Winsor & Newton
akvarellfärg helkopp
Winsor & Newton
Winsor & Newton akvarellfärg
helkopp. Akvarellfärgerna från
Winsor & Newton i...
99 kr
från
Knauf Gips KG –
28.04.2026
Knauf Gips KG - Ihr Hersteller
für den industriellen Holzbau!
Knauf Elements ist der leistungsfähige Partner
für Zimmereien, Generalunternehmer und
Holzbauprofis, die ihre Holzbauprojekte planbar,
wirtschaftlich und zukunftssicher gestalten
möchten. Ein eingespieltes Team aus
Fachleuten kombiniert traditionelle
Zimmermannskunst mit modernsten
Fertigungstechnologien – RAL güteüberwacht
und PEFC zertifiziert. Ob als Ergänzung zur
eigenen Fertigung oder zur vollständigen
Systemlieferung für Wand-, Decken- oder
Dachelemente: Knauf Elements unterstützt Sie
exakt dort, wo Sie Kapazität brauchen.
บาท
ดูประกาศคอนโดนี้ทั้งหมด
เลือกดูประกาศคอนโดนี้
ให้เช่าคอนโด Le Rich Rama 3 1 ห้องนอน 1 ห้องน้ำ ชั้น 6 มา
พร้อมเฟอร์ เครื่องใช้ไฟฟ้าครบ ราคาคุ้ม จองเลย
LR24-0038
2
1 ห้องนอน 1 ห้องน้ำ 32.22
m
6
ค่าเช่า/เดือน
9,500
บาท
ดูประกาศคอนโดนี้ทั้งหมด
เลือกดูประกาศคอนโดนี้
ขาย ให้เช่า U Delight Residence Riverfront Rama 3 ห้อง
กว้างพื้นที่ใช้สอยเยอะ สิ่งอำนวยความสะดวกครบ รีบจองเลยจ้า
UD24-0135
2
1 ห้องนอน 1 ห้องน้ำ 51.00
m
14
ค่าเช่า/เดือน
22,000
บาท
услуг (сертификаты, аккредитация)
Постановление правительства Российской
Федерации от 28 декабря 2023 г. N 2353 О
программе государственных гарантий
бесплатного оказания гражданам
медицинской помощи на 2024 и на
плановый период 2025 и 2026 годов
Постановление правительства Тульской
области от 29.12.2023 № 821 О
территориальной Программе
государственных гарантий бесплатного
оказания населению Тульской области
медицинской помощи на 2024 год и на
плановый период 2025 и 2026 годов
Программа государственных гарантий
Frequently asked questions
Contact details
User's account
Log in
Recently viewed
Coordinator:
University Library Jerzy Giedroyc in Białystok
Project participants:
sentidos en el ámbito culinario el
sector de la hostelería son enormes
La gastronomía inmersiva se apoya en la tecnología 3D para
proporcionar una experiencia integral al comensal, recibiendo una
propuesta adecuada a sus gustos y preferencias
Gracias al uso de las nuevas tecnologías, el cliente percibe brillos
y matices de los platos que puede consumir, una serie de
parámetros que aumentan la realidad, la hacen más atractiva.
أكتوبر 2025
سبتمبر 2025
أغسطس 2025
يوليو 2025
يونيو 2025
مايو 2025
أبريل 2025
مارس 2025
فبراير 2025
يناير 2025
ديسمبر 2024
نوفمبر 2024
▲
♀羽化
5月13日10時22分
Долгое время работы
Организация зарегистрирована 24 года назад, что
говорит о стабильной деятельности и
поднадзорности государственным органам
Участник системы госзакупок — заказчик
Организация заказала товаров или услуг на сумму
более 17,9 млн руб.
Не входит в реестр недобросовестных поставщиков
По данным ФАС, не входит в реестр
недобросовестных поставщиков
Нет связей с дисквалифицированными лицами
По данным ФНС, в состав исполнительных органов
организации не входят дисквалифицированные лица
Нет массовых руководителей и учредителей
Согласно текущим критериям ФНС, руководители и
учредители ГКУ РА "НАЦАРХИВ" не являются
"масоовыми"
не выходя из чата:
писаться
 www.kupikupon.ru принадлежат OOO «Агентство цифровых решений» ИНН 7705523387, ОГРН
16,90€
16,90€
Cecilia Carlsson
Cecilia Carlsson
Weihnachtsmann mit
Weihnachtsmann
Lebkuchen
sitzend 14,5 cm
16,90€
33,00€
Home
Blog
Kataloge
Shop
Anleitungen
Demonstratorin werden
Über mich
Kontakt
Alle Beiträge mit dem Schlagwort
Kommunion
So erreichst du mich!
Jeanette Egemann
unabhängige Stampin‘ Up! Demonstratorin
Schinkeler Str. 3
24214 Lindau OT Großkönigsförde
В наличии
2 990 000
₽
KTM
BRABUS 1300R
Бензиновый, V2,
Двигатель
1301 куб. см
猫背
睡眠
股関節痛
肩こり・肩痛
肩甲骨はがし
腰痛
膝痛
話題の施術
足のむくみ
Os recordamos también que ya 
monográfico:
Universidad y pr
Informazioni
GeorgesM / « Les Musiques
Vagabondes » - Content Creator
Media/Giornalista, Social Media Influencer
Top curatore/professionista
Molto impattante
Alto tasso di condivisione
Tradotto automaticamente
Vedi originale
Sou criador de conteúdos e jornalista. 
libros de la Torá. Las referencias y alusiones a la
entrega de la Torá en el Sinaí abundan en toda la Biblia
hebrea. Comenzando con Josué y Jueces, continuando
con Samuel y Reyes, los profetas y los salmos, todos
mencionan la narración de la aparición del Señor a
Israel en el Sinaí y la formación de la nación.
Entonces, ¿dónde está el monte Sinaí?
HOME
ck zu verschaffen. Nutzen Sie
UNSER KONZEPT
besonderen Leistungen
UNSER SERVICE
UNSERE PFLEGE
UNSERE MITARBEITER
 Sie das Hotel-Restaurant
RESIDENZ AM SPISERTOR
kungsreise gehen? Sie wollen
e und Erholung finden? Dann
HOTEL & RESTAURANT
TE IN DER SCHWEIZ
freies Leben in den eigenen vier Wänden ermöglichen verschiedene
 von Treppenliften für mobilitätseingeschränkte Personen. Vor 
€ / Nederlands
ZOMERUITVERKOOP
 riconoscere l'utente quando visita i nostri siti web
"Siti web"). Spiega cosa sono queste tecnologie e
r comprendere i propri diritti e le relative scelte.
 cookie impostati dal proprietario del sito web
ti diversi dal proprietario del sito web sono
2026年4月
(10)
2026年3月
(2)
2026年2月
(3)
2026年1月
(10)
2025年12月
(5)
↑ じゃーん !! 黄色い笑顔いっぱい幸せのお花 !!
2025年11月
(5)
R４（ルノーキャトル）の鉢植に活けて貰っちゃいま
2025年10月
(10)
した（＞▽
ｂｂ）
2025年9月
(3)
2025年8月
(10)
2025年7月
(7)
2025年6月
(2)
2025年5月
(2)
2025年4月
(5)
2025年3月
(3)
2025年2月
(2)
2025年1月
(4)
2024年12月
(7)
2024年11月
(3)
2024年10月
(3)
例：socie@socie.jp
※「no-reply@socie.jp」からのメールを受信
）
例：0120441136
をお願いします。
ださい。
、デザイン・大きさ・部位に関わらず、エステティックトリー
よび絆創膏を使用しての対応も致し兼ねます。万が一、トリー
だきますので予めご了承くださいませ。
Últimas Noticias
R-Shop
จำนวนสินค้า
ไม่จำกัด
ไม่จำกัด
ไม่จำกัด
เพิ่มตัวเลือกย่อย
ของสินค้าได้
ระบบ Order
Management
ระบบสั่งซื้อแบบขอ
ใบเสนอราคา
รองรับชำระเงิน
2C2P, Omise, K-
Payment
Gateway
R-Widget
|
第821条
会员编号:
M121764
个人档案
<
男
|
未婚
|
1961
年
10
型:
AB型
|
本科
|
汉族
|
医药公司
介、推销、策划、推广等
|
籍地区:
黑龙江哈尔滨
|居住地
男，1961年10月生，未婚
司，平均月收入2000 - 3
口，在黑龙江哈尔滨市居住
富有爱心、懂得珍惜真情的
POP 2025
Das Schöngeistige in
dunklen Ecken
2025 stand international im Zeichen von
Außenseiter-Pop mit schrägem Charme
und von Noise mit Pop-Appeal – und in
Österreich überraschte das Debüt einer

§ **WHAT YOU WILL DO**:
Please go through the data above and copy each line containing the word "входит".

§ **REPLY TO THE TASK**:
Не входит в реестр недобросовестных поставщиков
По данным ФАС, не входит в реестр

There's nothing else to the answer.